Dataset entries.
# # # #
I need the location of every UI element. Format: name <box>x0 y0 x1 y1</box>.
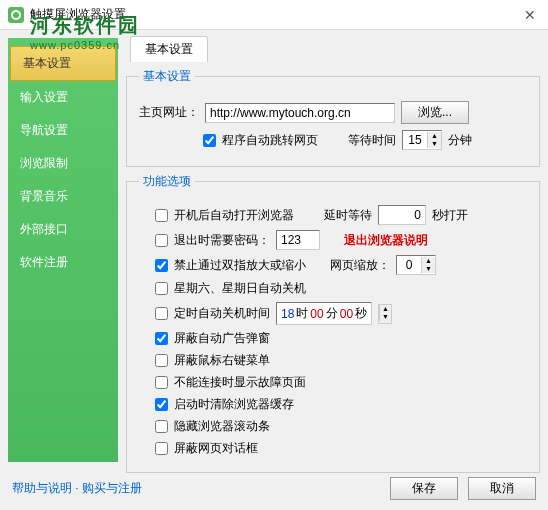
basic-settings-group: 基本设置 主页网址： 浏览... 程序自动跳转网页 等待时间 ▲▼ 分钟 <box>126 68 540 167</box>
block-rclick-label: 屏蔽鼠标右键菜单 <box>174 352 270 369</box>
auto-open-label: 开机后自动打开浏览器 <box>174 207 294 224</box>
basic-legend: 基本设置 <box>139 68 195 85</box>
sidebar-item-input[interactable]: 输入设置 <box>8 81 118 114</box>
timed-off-label: 定时自动关机时间 <box>174 305 270 322</box>
block-popup-label: 屏蔽自动广告弹窗 <box>174 330 270 347</box>
up-icon[interactable]: ▲ <box>421 257 435 265</box>
wait-unit: 分钟 <box>448 132 472 149</box>
svg-point-1 <box>13 12 19 18</box>
close-icon[interactable]: ✕ <box>520 7 540 23</box>
block-rclick-checkbox[interactable] <box>155 354 168 367</box>
timed-off-checkbox[interactable] <box>155 307 168 320</box>
block-dialog-checkbox[interactable] <box>155 442 168 455</box>
down-icon[interactable]: ▼ <box>379 313 391 321</box>
wait-stepper[interactable]: ▲▼ <box>402 130 442 150</box>
exit-pwd-input[interactable] <box>276 230 320 250</box>
sidebar-item-limit[interactable]: 浏览限制 <box>8 147 118 180</box>
up-icon[interactable]: ▲ <box>379 305 391 313</box>
delay-unit: 秒打开 <box>432 207 468 224</box>
sidebar-item-nav[interactable]: 导航设置 <box>8 114 118 147</box>
up-icon[interactable]: ▲ <box>427 132 441 140</box>
cancel-button[interactable]: 取消 <box>468 477 536 500</box>
auto-jump-label: 程序自动跳转网页 <box>222 132 318 149</box>
weekend-off-label: 星期六、星期日自动关机 <box>174 280 306 297</box>
titlebar: 触摸屏浏览器设置 ✕ <box>0 0 548 30</box>
delay-label: 延时等待 <box>324 207 372 224</box>
save-button[interactable]: 保存 <box>390 477 458 500</box>
tab-header: 基本设置 <box>126 38 540 62</box>
down-icon[interactable]: ▼ <box>421 265 435 273</box>
zoom-label: 网页缩放： <box>330 257 390 274</box>
function-options-group: 功能选项 开机后自动打开浏览器 延时等待 秒打开 退出时需要密码： 退出浏览器说… <box>126 173 540 473</box>
clear-cache-label: 启动时清除浏览器缓存 <box>174 396 294 413</box>
clear-cache-checkbox[interactable] <box>155 398 168 411</box>
sidebar-item-register[interactable]: 软件注册 <box>8 246 118 279</box>
tab-basic[interactable]: 基本设置 <box>130 36 208 62</box>
window-title: 触摸屏浏览器设置 <box>30 6 126 23</box>
no-pinch-checkbox[interactable] <box>155 259 168 272</box>
block-popup-checkbox[interactable] <box>155 332 168 345</box>
no-fault-checkbox[interactable] <box>155 376 168 389</box>
auto-open-checkbox[interactable] <box>155 209 168 222</box>
hide-scroll-checkbox[interactable] <box>155 420 168 433</box>
help-link[interactable]: 帮助与说明 <box>12 481 72 495</box>
browse-button[interactable]: 浏览... <box>401 101 469 124</box>
wait-label: 等待时间 <box>348 132 396 149</box>
link-separator: · <box>75 481 82 495</box>
sidebar-item-external[interactable]: 外部接口 <box>8 213 118 246</box>
app-icon <box>8 7 24 23</box>
block-dialog-label: 屏蔽网页对话框 <box>174 440 258 457</box>
homepage-label: 主页网址： <box>139 104 199 121</box>
exit-pwd-label: 退出时需要密码： <box>174 232 270 249</box>
time-input[interactable]: 18时 00分 00秒 <box>276 302 372 325</box>
no-pinch-label: 禁止通过双指放大或缩小 <box>174 257 306 274</box>
down-icon[interactable]: ▼ <box>427 140 441 148</box>
sidebar-item-music[interactable]: 背景音乐 <box>8 180 118 213</box>
auto-jump-checkbox[interactable] <box>203 134 216 147</box>
weekend-off-checkbox[interactable] <box>155 282 168 295</box>
sidebar: 基本设置 输入设置 导航设置 浏览限制 背景音乐 外部接口 软件注册 <box>8 38 118 462</box>
zoom-stepper[interactable]: ▲▼ <box>396 255 436 275</box>
delay-input[interactable] <box>378 205 426 225</box>
no-fault-label: 不能连接时显示故障页面 <box>174 374 306 391</box>
hide-scroll-label: 隐藏浏览器滚动条 <box>174 418 270 435</box>
buy-link[interactable]: 购买与注册 <box>82 481 142 495</box>
exit-note: 退出浏览器说明 <box>344 232 428 249</box>
func-legend: 功能选项 <box>139 173 195 190</box>
exit-pwd-checkbox[interactable] <box>155 234 168 247</box>
footer: 帮助与说明 · 购买与注册 保存 取消 <box>12 477 536 500</box>
sidebar-item-basic[interactable]: 基本设置 <box>10 46 116 81</box>
homepage-input[interactable] <box>205 103 395 123</box>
# # # #
WHAT TO WORK ON.
Every line with "legend" in it should be copied from the entries above.

TASK SOLUTION.
basic-legend: 基本设置 <box>139 68 195 85</box>
func-legend: 功能选项 <box>139 173 195 190</box>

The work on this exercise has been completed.